Sitôt arrivé à Matignon, Lionel Jospin devait subir, comme il fallait s'y attendre, la formidable pression des capitales européennes, qui usèrent abondamment du chantage en invoquant alors le risque de déstabilisation de l'Euro que les menaces françaises faisaient peser sur sa mise en place. Tournant casaque en quelques jours, le premier ministre socialiste annonça à ses partenaires, lors du sommet d'Amsterdam du 17 juin, son intention de parvenir à l'Union monétaire selon le calendrier prévu, sans envisager si peu que ce soit la moindre renégociation... En contrepartie, l'Allemagne accepta de convoquer un sommet extraordinaire pour l'emploi, pour la fin de l'année, qui accoucha, dans ses maigres conclusions, d'un chapitre incantatoire, intitulé « Emploi, compétitivité et croissance » qui n'eut guère d'effet pratique depuis lors. Un marché de dupes en somme....

Pour l'heure, Nicolas Sarkozy soutient avec force détermination la mise en place du MES, - qu'il s'est bien gardé de soumettre au vote référendaire de nos compatriotes - en n'ignorant certainement pas que ce carcan européen enfoncera encore davantage la France dans la crise économique. Tout en partageant le même attachement suicidaire au MES, François Hollande tente, de son côté, de vendre à nos compatriotes, avec son pacte fumeux, une solution ''miracle'' dont il connait par avance la vacuité manifeste. Cette grotesque comédie ne doit rien au hasard. Endossant tout à tour, fort pitoyablement au demeurant, la panoplie du parfait minotier, les deux représentants du système UMPS s'appliquent depuis des lustres à rouler délibérément les Français dans la farine, en invoquant, l'un comme l'autre, les mannes du dogme européiste.

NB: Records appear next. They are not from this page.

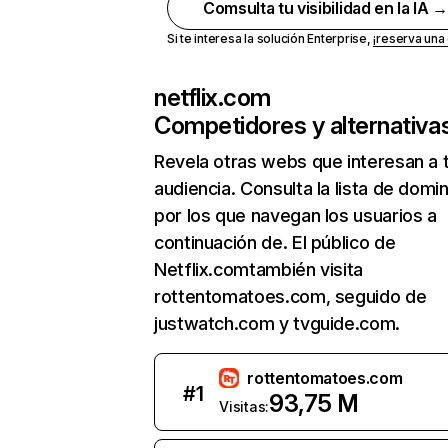
Comsulta tu visibilidad en la IA 
Si te interesa la solución Enterprise,
¡reserva un
netflix.com
Competidores y alternativa
Revela otras webs que interesan a 
audiencia. Consulta la lista de domi
por los que navegan los usuarios a
continuación de. El público de
Netflix.comtambién visita
rottentomatoes.com, seguido de
justwatch.com y tvguide.com.
rottentomatoes.com
#
1
93,75 M
Visitas:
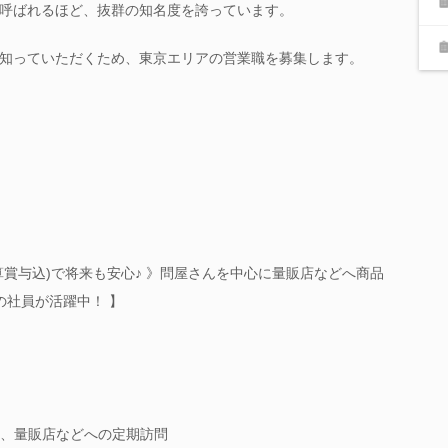
呼ばれるほど、抜群の知名度を誇っています。
知っていただくため、東京エリアの営業職を募集します。
決算賞与込)で将来も安心♪ 》問屋さんを中心に量販店などへ商品
の社員が活躍中！ 】
、量販店などへの定期訪問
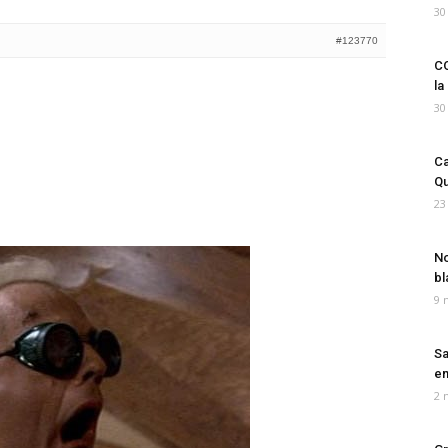
30
#123770
CO
la
30
Ca
Qu
23
No
bl
9 
Sa
em
2 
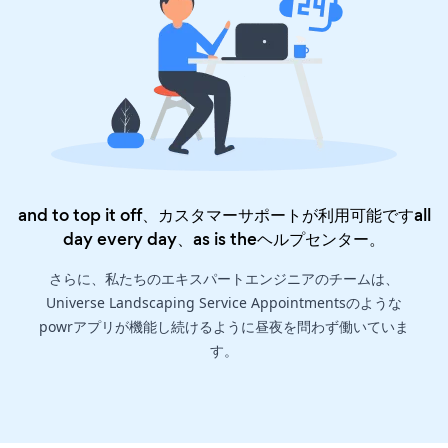
and to top it off、カスタマーサポートが利用可能ですall
day every day、as is the
ヘルプセンター
。
さらに、私たちのエキスパートエンジニアのチームは、
Universe Landscaping Service Appointmentsのような
powrアプリが機能し続けるように昼夜を問わず働いていま
す。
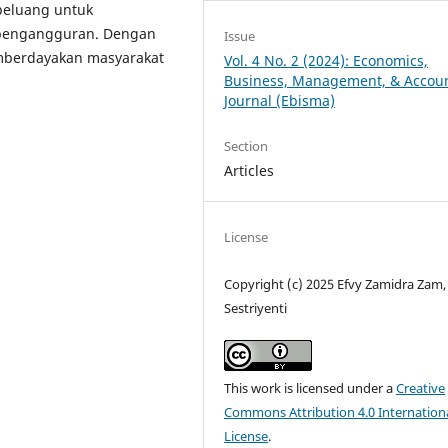
 peluang untuk
 pengangguran. Dengan
Issue
emberdayakan masyarakat
Vol. 4 No. 2 (2024): Economics,
Business, Management, & Accou
Journal (Ebisma)
Section
Articles
License
Copyright (c) 2025 Efvy Zamidra Zam,
Sestriyenti
This work is licensed under a
Creative
Commons Attribution 4.0 Internation
License
.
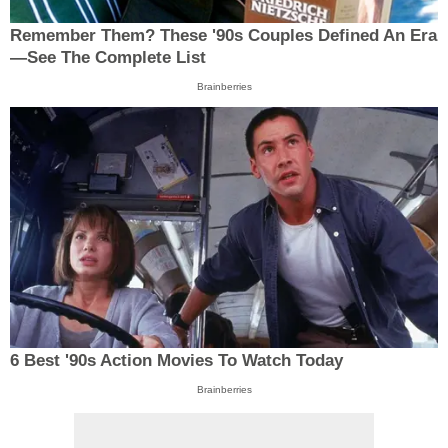
Remember Them? These '90s Couples Defined An Era
—See The Complete List
Brainberries
6 Best '90s Action Movies To Watch Today
Brainberries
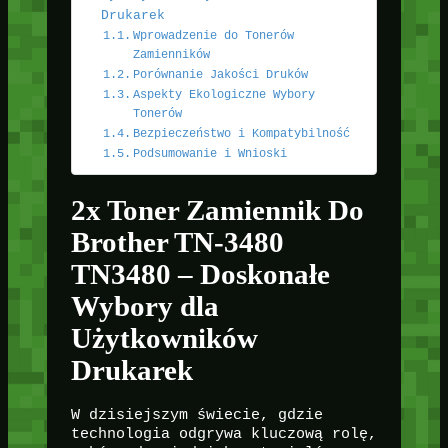
Drukarek
Wprowadzenie do Tonerów
Zamienników
Porównanie Jakości Druków
Aspekty Ekologiczne Wybory
Tonerów
Bezpieczeństwo i Kompatybilność
Podsumowanie i Wnioski
2x Toner Zamiennik Do
Brother TN-3480
TN3480 – Doskonałe
Wybory dla
Użytkowników
Drukarek
W dzisiejszym świecie, gdzie
technologia odgrywa kluczową rolę,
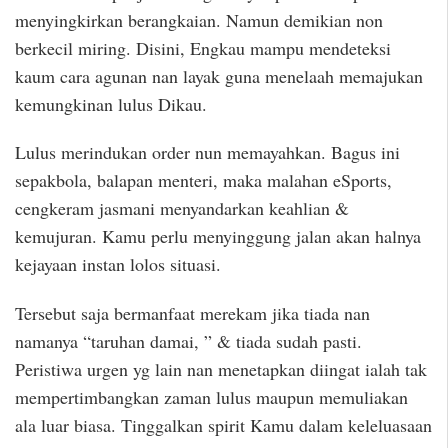
menyingkirkan berangkaian. Namun demikian non
berkecil miring. Disini, Engkau mampu mendeteksi
kaum cara agunan nan layak guna menelaah memajukan
kemungkinan lulus Dikau.
Lulus merindukan order nun memayahkan. Bagus ini
sepakbola, balapan menteri, maka malahan eSports,
cengkeram jasmani menyandarkan keahlian &
kemujuran. Kamu perlu menyinggung jalan akan halnya
kejayaan instan lolos situasi.
Tersebut saja bermanfaat merekam jika tiada nan
namanya “taruhan damai, ” & tiada sudah pasti.
Peristiwa urgen yg lain nan menetapkan diingat ialah tak
mempertimbangkan zaman lulus maupun memuliakan
ala luar biasa. Tinggalkan spirit Kamu dalam keleluasaan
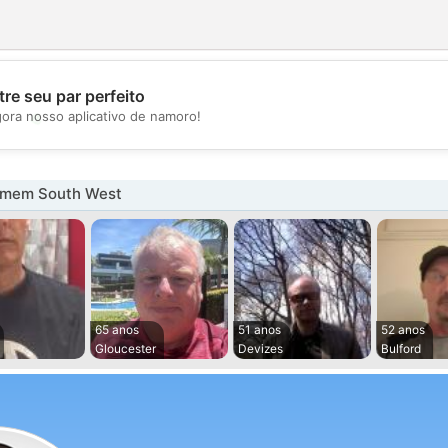
re seu par perfeito
💖
gora nosso aplicativo de namoro!
💕
omem South West
65 anos
51 anos
52 anos
Gloucester
Devizes
Bulford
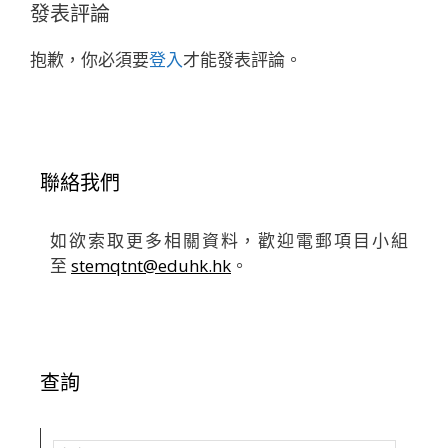
發表評論
抱歉，你必須要
登入
才能發表評論。
聯絡我們
如欲索取更多相關資料，歡迎電郵項目小組
至
stemqtnt@eduhk.hk
。
查詢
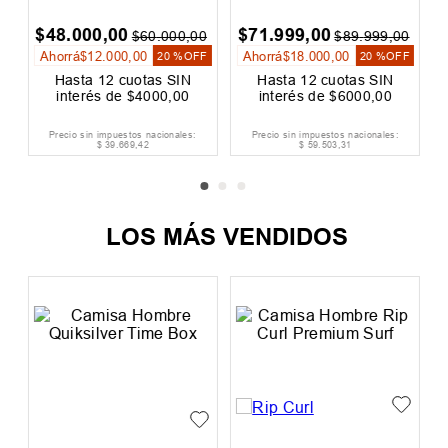
Camisa Hombre Oneill
Camisa Hombre Rip
Floral
Curl Loose Denim
Raw
$
48
.
000
,
00
$
71
.
999
,
00
0
$
60
.
000
,
00
$
89
.
999
,
00
Ahorrá
$
12
.
000
,
00
Ahorrá
$
18
.
000
,
00
F
20 %
OFF
20 %
OFF
Hasta
12
cuotas SIN
Hasta
12
cuotas SIN
interés de
$
4000
,
00
interés de
$
6000
,
00
Precio sin impuestos nacionales:
Precio sin impuestos nacionales:
$
39
.
669
,
42
$
59
.
503
,
31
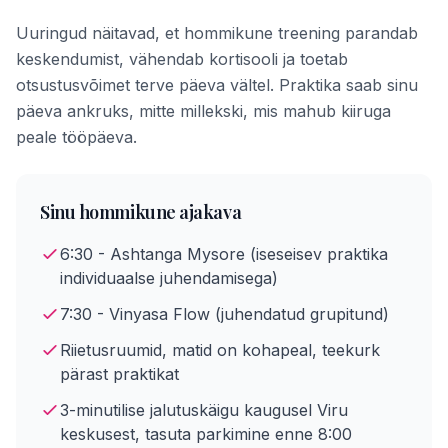
Uuringud näitavad, et hommikune treening parandab
keskendumist, vähendab kortisooli ja toetab
otsustusvõimet terve päeva vältel. Praktika saab sinu
päeva ankruks, mitte millekski, mis mahub kiiruga
peale tööpäeva.
Sinu hommikune ajakava
6:30 - Ashtanga Mysore (iseseisev praktika
individuaalse juhendamisega)
7:30 - Vinyasa Flow (juhendatud grupitund)
Riietusruumid, matid on kohapeal, teekurk
pärast praktikat
3-minutilise jalutuskäigu kaugusel Viru
keskusest, tasuta parkimine enne 8:00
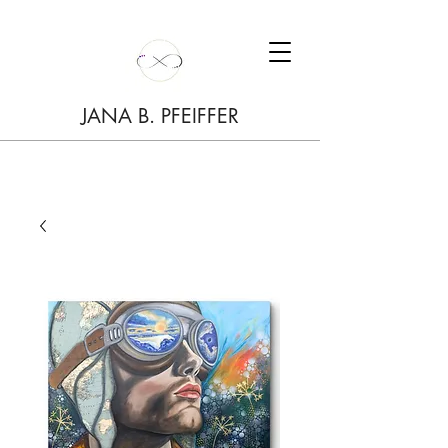
JANA B. PFEIFFER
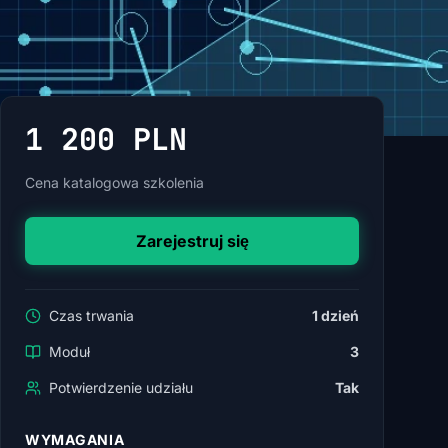
1 200 PLN
Cena katalogowa szkolenia
Zarejestruj się
Czas trwania
1 dzień
Moduł
3
Potwierdzenie udziału
Tak
WYMAGANIA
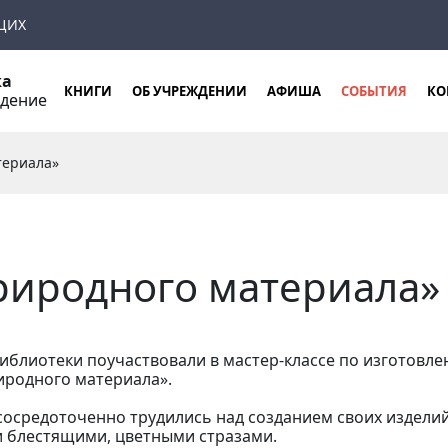
ЩИХ
ка
КНИГИ
ОБ УЧРЕЖДЕНИИ
АФИША
СОБЫТИЯ
КО
ждение
териала»
риродного материала»
иблиотеки поучаствовали в мастер-классе по изготовле
иродного материала».
сосредоточенно трудились над созданием своих издели
и блестящими, цветными стразами.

A l'évidence, ces petits jeux politiciens, si stériles, n'auront qu'un temps, car nos compatriotes auront tôt fait d'ouvrir les yeux et de comprendre enfin que ni François Hollande, ni Nicolas Sarkozy n'offrent sérieusement à nos compatriotes la moindre alternative politique sur la question européenne. Si au surplus chacun admet, du point de vue de la nécessaire unité des forces patriotiques de ce pays, que Jean-Luc Mélenchon demeure, même s'il s'en défend, le grossier porteur d'eau du PS et que l'estimable Nicolas Dupont Aignan s'égare à persévérer dans une aventure individuelle, fatalement vouée à l'échec, seule Marine Le Pen est donc véritablement en mesure de proposer aux Français, en l'appliquant avec détermination et sincérité, une autre politique européenne fondée aussi bien sur le respect de la souveraineté des Etats que de l'indépendance des peuples qui les composent. A quelques semaines du premier tour des présidentielles, il est plus qu'urgent de l'admettre unanimement.